Expression profile of long non-coding RNAs in colorectal cancer: A microarray analysis.

Colorectal cancer (CRC) is one of the most prevalent malignant tumors and the second cause of cancer-related mortality worldwide. Due to increased morbidity and mortality rates, there is an urgent need to understand the pathogenesis of CRC, discover strategies that can improve diagnosis, and ultimately identify therapies targeting this disease. Over the past several years, research into tumor progression mechanisms has been devoted to identifying and understanding various coding and non-coding regions of the genome and how these genetic variants may affect tumorigenesis and progression. Recently, long non-coding RNAs (lncRNAs), which are non­protein coding transcripts longer than 200 nucleotides, have emerged as a key aspect in tumor pathogenesis. In the present study, we examined the lncRNA and mRNA expression profiles in 4 patients with colon adenocarcinoma, with paired adjacent normal tissues as controls. Microarray data showed that a total of 3,523 lncRNAs and 2,515 mRNAs were consistently differentially expressed in the CRC tissues compared to adjacent normal tissues.
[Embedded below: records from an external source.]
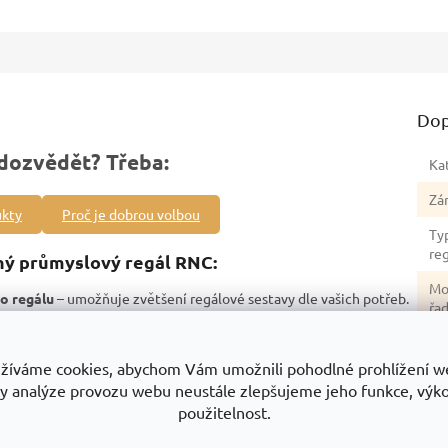
Dop
dozvědět? Třeba:
Ka
Zá
ukty
Proč je dobrou volbou
Ty
re
ný průmyslový regál RNC:
Mo
o regálu
– umožňuje zvětšení regálové sestavy dle vašich potřeb.
řa
lu 4000 kg
– bezpečné skladování objemných i těžkých předmětů.
Hm
stabilita.
žíváme cookies, abychom Vám umožnili pohodlné prohlížení w
ez nutnosti použití nářadí.
No
y analýze provozu webu neustále zlepšujeme jeho funkce, výk
ochrana proti korozi.
re
použitelnost.
ožného prostoru.
Po
e.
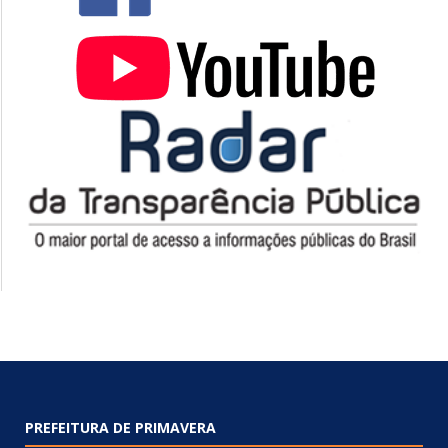
PREFEITURA DE PRIMAVERA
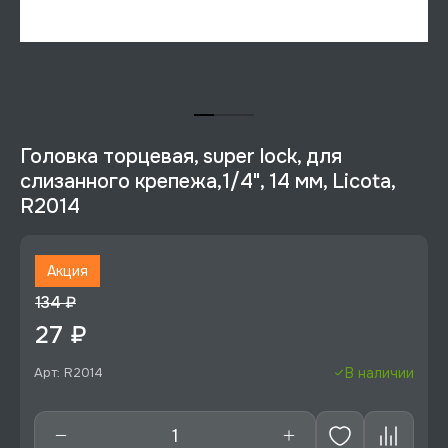
Головка торцевая, super lock, для
слизанного крепежа,1/4", 14 мм, Licota,
R2014
Акция
134 ₽
27 ₽
Арт: R2014
В наличии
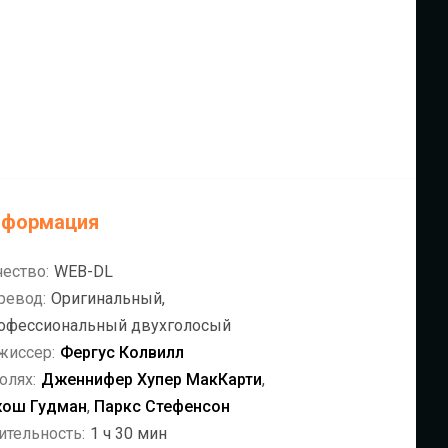
нформация
чество:
WEB-DL
ревод:
Оригинальный,
офессиональный двухголосый
жиссер:
Фергус Колвилл
олях:
Дженнифер Хупер МакКарти
,
ош Гудман
,
Паркс Стефенсон
ительность:
1 ч 30 мин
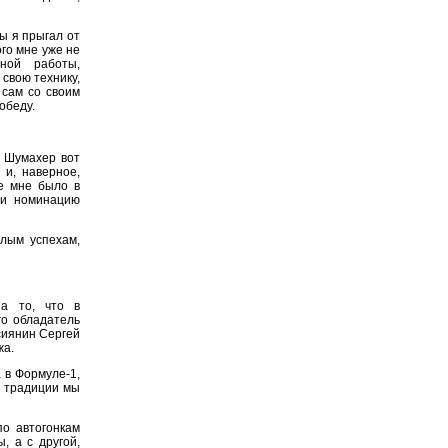
ы я прыгал от
ого мне уже не
ной работы,
свою технику,
 сам со своим
обеду.
к Шумахер вот
 и, наверное,
е мне было в
 и номинацию
лым успехам,
а то, что в
го обладатель
сиянин Сергей
жа.
 в Формуле-1,
е традиции мы
о автогонкам
, а с другой,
Upon comparison of the differentially expressed transcripts between the groups, we identified 22 pathways which were related to the upregulated transcripts and 24 pathways that corresponded to the downregulated transcripts. Gene ontology analysis revealed that the upregulated transcripts were predominantly enriched in DNA metabolic processes, and the downregulated transcripts were predominantly enriched in organic hydroxyl compound metabolic processes. Coding-non-coding gene co-expression analysis showed that these differentially expressed lncRNAs were closely correlated with 'Wnt signaling pathway' components, whose aberrant activation plays a central role in CRC, indicating that a functional correlation exists between them. In conclusion, the results of the microarray and informatic analysis strongly suggest that lncRNA dysregulation is involved in the complicated process of CRC development, and may represent a novel class of diagnostic markers or therapeutic targets for CRC.